■ Task statement ■
The entries below contain a line with "visual storytelling advantage" and a line with "requirement of large-scale". Quote exactly those two lines and all lines between them.

■ Task material ■
= = = = = = =

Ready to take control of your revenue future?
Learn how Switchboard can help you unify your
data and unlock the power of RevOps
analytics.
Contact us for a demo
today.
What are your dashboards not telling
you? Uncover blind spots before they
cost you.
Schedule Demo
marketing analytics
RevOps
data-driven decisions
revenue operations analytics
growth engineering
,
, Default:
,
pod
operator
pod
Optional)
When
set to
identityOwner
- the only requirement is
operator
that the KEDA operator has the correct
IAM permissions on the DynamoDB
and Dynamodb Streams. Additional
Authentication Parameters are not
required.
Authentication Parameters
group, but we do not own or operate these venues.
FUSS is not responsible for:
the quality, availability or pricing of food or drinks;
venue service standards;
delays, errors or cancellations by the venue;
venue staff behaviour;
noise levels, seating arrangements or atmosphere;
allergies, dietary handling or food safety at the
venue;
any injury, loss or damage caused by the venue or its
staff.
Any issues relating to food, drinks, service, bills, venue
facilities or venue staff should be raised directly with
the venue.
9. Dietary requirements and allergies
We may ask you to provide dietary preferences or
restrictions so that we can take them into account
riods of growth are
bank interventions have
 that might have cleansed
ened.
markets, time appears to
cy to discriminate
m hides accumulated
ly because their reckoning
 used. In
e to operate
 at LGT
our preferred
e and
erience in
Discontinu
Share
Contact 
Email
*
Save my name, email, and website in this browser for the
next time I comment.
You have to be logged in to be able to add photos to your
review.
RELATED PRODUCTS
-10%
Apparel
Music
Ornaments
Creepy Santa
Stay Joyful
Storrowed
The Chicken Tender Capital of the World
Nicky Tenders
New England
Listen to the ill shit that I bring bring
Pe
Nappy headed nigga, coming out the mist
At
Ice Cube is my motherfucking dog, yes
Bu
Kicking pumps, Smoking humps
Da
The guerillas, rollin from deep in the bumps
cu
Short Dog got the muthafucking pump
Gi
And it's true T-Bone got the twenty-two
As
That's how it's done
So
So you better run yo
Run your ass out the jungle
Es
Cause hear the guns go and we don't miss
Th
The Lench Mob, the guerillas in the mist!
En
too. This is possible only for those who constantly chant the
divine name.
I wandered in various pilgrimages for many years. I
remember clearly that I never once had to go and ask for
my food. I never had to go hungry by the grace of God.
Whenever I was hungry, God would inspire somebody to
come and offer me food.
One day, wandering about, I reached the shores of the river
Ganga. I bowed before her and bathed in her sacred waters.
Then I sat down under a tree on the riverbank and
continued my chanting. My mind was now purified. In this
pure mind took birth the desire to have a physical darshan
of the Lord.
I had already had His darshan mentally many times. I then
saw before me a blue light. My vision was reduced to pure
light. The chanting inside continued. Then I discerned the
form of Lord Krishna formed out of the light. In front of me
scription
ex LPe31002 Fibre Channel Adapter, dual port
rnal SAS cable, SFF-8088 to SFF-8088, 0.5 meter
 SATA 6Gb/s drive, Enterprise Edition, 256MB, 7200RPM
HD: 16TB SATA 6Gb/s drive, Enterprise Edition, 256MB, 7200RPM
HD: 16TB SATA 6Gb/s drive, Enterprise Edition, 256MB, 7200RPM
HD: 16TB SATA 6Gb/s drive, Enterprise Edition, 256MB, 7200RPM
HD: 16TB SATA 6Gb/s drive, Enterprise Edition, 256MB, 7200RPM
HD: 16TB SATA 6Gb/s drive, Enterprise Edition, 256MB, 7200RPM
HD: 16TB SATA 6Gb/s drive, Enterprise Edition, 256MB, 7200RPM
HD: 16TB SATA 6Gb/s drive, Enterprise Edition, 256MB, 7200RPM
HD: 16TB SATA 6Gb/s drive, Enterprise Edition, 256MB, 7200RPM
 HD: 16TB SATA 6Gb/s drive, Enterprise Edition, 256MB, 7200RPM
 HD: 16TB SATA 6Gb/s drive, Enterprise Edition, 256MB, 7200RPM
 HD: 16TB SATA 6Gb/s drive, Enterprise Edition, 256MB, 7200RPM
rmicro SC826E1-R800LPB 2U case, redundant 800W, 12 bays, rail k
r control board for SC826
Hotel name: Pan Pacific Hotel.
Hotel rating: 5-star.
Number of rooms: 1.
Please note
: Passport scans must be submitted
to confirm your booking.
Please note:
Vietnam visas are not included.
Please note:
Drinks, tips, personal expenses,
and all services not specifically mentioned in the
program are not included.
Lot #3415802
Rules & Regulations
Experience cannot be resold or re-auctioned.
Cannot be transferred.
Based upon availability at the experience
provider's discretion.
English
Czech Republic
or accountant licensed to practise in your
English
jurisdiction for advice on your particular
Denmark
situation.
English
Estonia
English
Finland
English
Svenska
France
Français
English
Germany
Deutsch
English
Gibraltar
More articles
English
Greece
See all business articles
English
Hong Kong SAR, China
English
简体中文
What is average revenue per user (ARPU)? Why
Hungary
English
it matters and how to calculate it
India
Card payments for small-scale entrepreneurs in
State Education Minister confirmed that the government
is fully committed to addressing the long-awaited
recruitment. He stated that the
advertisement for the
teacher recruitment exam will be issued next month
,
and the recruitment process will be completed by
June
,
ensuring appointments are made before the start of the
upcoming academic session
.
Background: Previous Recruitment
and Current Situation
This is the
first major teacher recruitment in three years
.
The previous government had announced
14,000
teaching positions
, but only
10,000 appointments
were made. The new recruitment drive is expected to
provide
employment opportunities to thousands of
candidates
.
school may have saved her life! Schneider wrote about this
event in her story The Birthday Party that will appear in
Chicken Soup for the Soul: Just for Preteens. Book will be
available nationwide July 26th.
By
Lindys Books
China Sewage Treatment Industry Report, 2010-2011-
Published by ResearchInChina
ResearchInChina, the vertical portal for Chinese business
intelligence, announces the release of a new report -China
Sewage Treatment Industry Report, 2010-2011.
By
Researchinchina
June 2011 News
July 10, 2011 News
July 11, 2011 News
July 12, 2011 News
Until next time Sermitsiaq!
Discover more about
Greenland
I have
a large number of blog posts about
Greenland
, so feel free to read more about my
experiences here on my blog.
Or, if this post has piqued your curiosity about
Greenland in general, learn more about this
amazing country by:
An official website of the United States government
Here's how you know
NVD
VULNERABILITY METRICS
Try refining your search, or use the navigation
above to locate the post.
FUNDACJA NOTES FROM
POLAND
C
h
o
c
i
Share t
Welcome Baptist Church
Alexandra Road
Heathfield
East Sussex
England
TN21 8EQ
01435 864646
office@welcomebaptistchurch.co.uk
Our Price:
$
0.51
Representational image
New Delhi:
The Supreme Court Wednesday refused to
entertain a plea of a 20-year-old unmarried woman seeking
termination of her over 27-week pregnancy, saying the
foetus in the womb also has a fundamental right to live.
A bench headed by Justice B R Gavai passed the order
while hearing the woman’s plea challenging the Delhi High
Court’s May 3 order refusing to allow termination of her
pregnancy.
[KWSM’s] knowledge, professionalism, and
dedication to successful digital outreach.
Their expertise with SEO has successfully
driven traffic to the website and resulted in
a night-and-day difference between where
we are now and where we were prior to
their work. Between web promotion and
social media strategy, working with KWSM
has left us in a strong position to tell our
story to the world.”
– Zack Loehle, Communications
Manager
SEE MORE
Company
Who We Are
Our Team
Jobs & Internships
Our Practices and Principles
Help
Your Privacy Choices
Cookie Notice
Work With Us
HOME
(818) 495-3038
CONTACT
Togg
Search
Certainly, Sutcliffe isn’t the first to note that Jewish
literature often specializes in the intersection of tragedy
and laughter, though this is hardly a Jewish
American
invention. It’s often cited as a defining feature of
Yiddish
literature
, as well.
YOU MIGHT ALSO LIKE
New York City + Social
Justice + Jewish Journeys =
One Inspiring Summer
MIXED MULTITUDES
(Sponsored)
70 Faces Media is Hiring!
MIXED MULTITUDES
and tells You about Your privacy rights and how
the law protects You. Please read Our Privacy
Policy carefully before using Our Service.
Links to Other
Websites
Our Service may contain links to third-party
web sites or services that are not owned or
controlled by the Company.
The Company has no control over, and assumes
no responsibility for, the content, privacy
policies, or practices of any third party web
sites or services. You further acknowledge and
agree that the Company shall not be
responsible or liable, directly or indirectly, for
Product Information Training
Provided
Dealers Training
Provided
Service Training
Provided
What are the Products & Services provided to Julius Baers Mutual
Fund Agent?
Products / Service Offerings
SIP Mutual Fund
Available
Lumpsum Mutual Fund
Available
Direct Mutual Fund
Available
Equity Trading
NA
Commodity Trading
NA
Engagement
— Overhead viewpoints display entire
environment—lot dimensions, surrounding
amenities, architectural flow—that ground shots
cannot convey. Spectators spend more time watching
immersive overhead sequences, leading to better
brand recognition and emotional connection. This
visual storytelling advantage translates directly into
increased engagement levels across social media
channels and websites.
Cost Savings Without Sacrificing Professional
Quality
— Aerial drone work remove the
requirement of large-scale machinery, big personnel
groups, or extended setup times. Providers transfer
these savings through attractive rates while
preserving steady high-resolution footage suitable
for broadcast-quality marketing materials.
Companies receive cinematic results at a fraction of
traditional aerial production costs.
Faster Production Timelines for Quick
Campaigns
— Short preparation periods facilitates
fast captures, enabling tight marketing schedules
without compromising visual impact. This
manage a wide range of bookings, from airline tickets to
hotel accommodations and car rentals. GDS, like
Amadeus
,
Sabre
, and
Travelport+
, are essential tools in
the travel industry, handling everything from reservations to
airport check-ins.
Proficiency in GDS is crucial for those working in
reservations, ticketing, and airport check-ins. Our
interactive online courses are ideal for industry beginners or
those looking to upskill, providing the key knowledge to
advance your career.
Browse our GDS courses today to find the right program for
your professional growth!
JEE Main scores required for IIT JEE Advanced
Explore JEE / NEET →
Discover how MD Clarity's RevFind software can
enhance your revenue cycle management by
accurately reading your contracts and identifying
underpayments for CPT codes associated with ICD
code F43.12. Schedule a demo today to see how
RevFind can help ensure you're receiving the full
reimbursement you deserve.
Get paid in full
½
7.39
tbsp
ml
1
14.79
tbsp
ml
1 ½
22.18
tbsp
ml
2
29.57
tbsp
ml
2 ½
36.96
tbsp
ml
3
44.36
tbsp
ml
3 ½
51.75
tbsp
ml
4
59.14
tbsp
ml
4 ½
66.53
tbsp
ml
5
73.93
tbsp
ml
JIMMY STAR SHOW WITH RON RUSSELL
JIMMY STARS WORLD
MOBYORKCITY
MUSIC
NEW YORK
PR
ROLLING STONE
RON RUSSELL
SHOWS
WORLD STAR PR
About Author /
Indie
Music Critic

= = = = = = =

■ Response area ■
visual storytelling advantage translates directly into
increased engagement levels across social media
channels and websites.
Cost Savings Without Sacrificing Professional
Quality
— Aerial drone work remove the
requirement of large-scale machinery, big personnel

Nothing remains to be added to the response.